### WHAT THIS TASK INVOLVES
When you find the word "продажу" in a line of the entries, please copy the whole line.

### DATASET CONTENT
====

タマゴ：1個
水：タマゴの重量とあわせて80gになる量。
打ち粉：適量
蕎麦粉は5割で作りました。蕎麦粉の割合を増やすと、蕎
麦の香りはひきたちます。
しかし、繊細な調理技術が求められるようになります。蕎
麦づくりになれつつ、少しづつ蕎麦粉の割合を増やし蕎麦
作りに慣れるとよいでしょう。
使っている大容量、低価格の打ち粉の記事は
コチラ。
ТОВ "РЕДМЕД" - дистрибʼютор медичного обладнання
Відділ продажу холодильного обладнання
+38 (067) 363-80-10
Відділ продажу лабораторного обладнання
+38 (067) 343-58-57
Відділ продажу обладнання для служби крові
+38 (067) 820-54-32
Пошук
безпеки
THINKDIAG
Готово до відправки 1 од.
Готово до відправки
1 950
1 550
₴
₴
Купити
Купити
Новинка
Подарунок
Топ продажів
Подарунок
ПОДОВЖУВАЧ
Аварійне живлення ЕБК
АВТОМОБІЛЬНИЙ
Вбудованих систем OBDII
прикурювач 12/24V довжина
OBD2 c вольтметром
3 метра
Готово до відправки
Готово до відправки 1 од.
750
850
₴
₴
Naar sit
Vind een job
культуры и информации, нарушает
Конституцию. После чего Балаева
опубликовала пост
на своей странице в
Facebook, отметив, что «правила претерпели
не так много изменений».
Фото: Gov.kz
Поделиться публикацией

====

### ANSWER TO THIS PROBLEM
Відділ продажу холодильного обладнання
Відділ продажу лабораторного обладнання
Відділ продажу обладнання для служби крові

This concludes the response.